A vertente médica e os instrumentos de classificação entraram em campo e os técnicos que fazem a intervenção têm de estar preparados. No entanto, Catarina Agante considera que há aspectos que não tiveram a devida atenção. "Parece-me que neste evoluir da aplicação de um novo modelo, começamos a verificar que há realmente situações que não foram consideradas de forma adequada." As perturbações específicas de aprendizagem da leitura estão, em seu entender, nessa lista.
Na sua opinião, essa é apenas uma das situações que ficaram esquecidas pela linha de avaliação imposta. "E que obriga a que haja afectação de mais do que uma das áreas de funcionalidade da criança e ou adolescente." Uma afectação que terá de ser grave para que possa preencher os critérios de elegibilidade. "Assim sendo, a dislexia, afectando essencialmente e de forma mais evidente a capacidade de escrita, à luz desta grelha não será considerada", repara. "Não pela falta de instrumentos de avaliação, de recursos humanos, técnicos ou outros, apenas porque a grelha de leitura é fina e define critérios de integração e exclusão", acrescenta.

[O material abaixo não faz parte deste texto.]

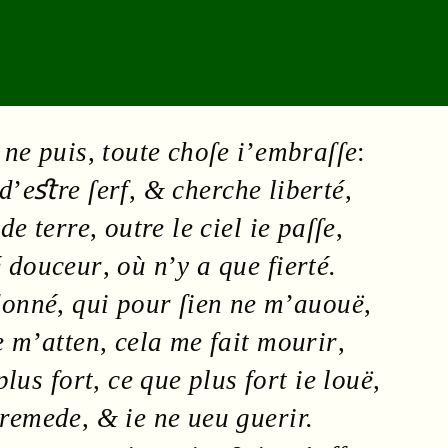
 ne puis
,
toute choſe i
’
embraſſe
:
 d
’
e
ﬆ
r
e
ſerf
,
& cherche
liberté
,
 de
terre
,
outre le
ciel
ie paſſe
,
é
douceur
,
où n
’
y a que
fierté
.
donné
,
qui pour ſien ne m
’
auouë
,
e m
’
atten
,
cela me fait mourir
,
plus fort
,
ce que plus fort ie louë
,
remede
,
& ie ne ueu guerir.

Catarina Agante defende que cada caso deve ser tratado na sua essência, sem modelos comparativos, porque, na sua visão, "o desenvolvimento não é comparável - apenas teremos de ter referências sistemáticas a questões normativas". Apesar de tudo, não é comum detectar dislexia já depois do 3.º ciclo. "O Ensino Secundário é mais um dos graus de ensino em que esta nova grelha deixou algumas situações excluídas, que deverão ser reportadas aos técnicos para que, com rigor, haja a aplicação de instrumentos de adequação pedagógica que contemplem processos e programas educativos", refere.